Harrisburg Happenings

A report on the Legislative Session Week of February 23, 2015

Ag Committee Approves Horse Racing Industry Bill

I am pleased to report that on Tuesday the Senate Agriculture & Rural Affairs Committee, which I chair, approved my legislation that would make substantial regulatory changes necessary to protect and bolster Pennsylvania’s horse racing industry.

Senate Bill 352 now moves to the full Senate for consideration. This legislation will bring the regulations regarding the horseracing industry into the 21st Century. The parameters and guidelines for the oversight of the racing industries in Pennsylvania have not be updated in over twenty years despite drastic changes in the way the industry is funded, raced and regulated. The Senate unanimously approved this measure last session and hopefully we can take the next step and get it to the Governor’s desk and enacted into law this year.

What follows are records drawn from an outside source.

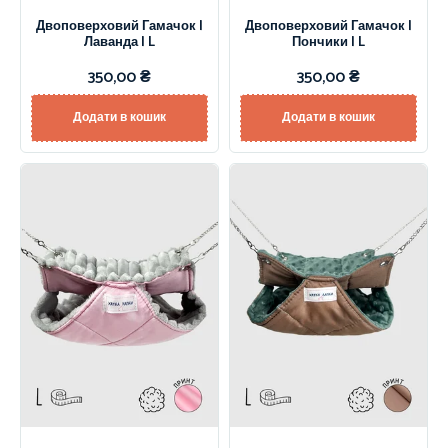
Двоповерховий Гамачок |
Двоповерховий Гамачок |
Лаванда | L
Пончики | L
350,00
₴
350,00
₴
Додати в кошик
Додати в кошик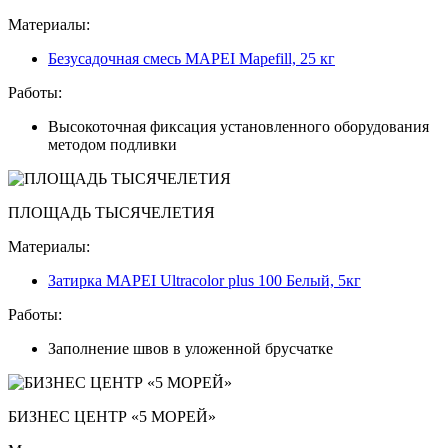
Материалы:
Безусадочная смесь MAPEI Mapefill, 25 кг
Работы:
Высокоточная фиксация установленного оборудования
методом подливки
ПЛОЩАДЬ ТЫСЯЧЕЛЕТИЯ
Материалы:
Затирка MAPEI Ultracolor plus 100 Белый, 5кг
Работы:
Заполнение швов в уложенной брусчатке
БИЗНЕС ЦЕНТР «5 МОРЕЙ»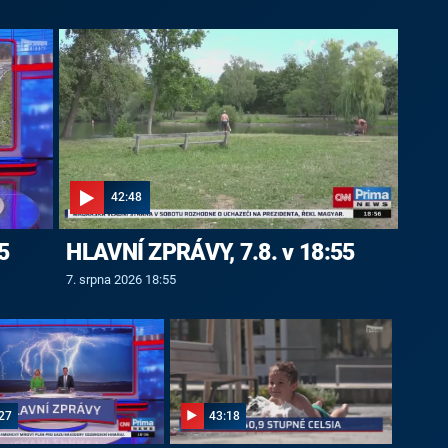
42:48
5
HLAVNÍ ZPRÁVY, 7.8. v 18:55
7. srpna 2026 18:55
27
43:18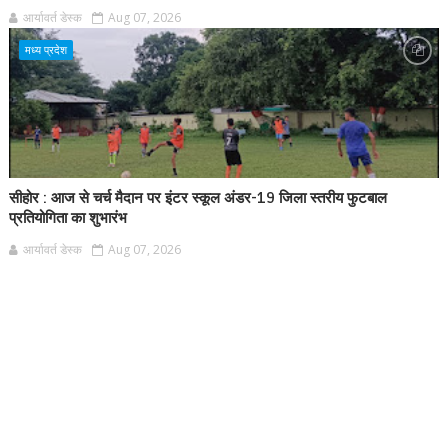
आर्यावर्त डेस्क
Aug 07, 2026
मध्य प्रदेश
सीहोर : आज से चर्च मैदान पर इंटर स्कूल अंडर-19 जिला स्तरीय फुटबाल
प्रतियोगिता का शुभारंभ
आर्यावर्त डेस्क
Aug 07, 2026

Senate Bill 352 makes a number of substantial and essential changes to the state’s oversight of the horse racing industry. One major change dissolves the separate state commissions under the Department of Agriculture for thoroughbred and harness racing in favor of a single oversight commission.

We have seen the economic benefits of our racing industries. Purses, racing days, employees and horses operating at our tracks have all increased. At the same time, the regulation of the industry has become more expensive and complex. My bill makes a number of changes to licensure, fines, fees and the pari-mutual tax structure to properly fund regulatory oversight and drug testing.

The Agriculture & Rural Affairs Committee also approved Senate Bill 201. This measure would allow land owners with a property enrolled in the Clean-and-Green program to lease the site to a third party in certain cases without penalty.

Click here to hear my comments on Senate Bill 352.

Residency Requirement Bill Sent to House

The Senate approved legislation on Tuesday that would ensure that illegal immigrants residing in Pennsylvania do not receive public benefits like Medicaid, welfare and unemployment compensation.

Senate Bill 9 would require anyone requesting public benefits in the Commonwealth to provide identification proving they are a legal resident. They would also be required to sign an affidavit stating they are a U.S. citizen or an immigrant lawfully present in the United States.

The Federation for Immigration Reform estimates the current local annual costs of illegal immigration amount to about $36 billion nationwide. In Pennsylvania, which has more than 100,000 illegal immigrants, the current estimated cost is $285 million.  That cost is expected to grow to $812 million by the year 2020.

Earlier this year, Pennsylvania agreed to pay the federal government $48.8 million to settle claims that it paid non-emergency Medicaid, family assistance and food stamp benefits to immigrants who did not qualify for them.

Senate Bill 9 now goes to the House of Representatives for consideration.

Committee Approves Bill Regulating Healthcare Exchange Navigators

The Senate approved legislation on Monday that would provide essential protection of consumers’ rights and personal information under the federal health care act.

Senate Bill 293, also known as the Navigator Accessibility and Regulation Act, would require Healthcare Exchange Navigators be certified by the Department of Insurance and pass a criminal background check. The federal Affordable Care Act (ObamaCare) relies on individuals, generally called “navigators,” to educate and enroll millions of uninsured Americans in either Medicaid or a private insurance plan.  Although in many respects these navigators act like insurance agents, they have almost no qualifications or restrictions placed upon them.

Other bills approved by the Senate this week include:

Senate Bill 166 which would allow courts to grant expungement if the crime is a misdemeanor of the third or second degree and the individual has not been arrested or prosecuted for seven to ten years following the completion of the sentence or judicial supervision.

Senate Bill 179  which consolidates several statutes relating to hotels and other lodging establishments.

Senate Bill 316 which would provide more accountability in the awarding of state sole-source/no-bid and emergency contracts.